Intuitively intelligent as a performer, Garland was not particularly wise about life. Having been assiduously taken care of since childhood, Garland never learned how to take care of herself, and forever searched for someone to do it for her. She began that quest early, when the scandalous years of drug abuse sanctioned by the MGM machine led to breakdowns and suicide attempts and eventually to a parting with the studio that had more or less been her home for two decades. It’s still astonishing to realize that Garland was not even 30 when she was washed up in Hollywood.
The second act of Garland’s life was famously marked by glittering comebacks and squalid slides into emotional and financial chaos. She sang and sang, but the money disappeared almost as quickly as she could make it. The men she relied on to shepherd her through the shifting tides of show business weren’t much help. Garland was married five times, but never very happily. (Clarke points out the weird fact that three generations of women in her family — Judy, her mother Ethel and her daughter Liza — all married gay men, and he even suggests that Garland’s fifth husband, Mark Herron, may have been sleeping with Liza’s husband Peter Allen. Oy!)

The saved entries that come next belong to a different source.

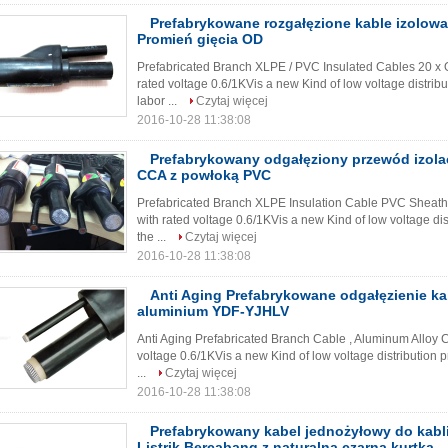
Prefabrykowane rozgałęzione kable izolowa
Promień gięcia OD
Prefabricated Branch XLPE / PVC Insulated Cables 20 x
rated voltage 0.6/1KVis a new Kind of low voltage distrib
labor ...
Czytaj więcej
2016-10-28 11:38:08
Prefabrykowany odgałęziony przewód izol
CCA z powłoką PVC
Prefabricated Branch XLPE Insulation Cable PVC Sheat
with rated voltage 0.6/1KVis a new Kind of low voltage di
the ...
Czytaj więcej
2016-10-28 11:38:08
Anti Aging Prefabrykowane odgałęzienie ka
aluminium YDF-YJHLV
Anti Aging Prefabricated Branch Cable , Aluminum Alloy
voltage 0.6/1KVis a new Kind of low voltage distribution 
...
Czytaj więcej
2016-10-28 11:38:08
Prefabrykowany kabel jednożyłowy do kabl
Listrik Bercabang z naturalną czarną kurtką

Clarke moves speedily through these declining years; you get the sense he finds her downfall as painful to relate as it is to read. Other biographies have spent far more time on the minutiae of her concert career and her hospitalizations, and on her drawn-out battles with Sid Luft, the biggest influence in her late life and the father of two of her children. Clarke, whose book is deeply researched and contains thorough notes, does not make the mistake of insisting on giving us all the information he’s compiled. It often seems to be forgotten these days, but the biographer must also be an editor, and Clarke’s book doesn’t get bogged down in excessive detail.
“Missing from her makeup, to the astonishment of those who marveled at her gifts, was a sense of her own merit,” he writes at one point, and the sad fact still astonishes us, too. So much talent, so little self-esteem: an odd dichotomy that plagues so many performers and artists, even drives them, probably. Performing is an act of love that cannot really be reciprocated, after all — that’s why it can be both so beautiful and so dangerous.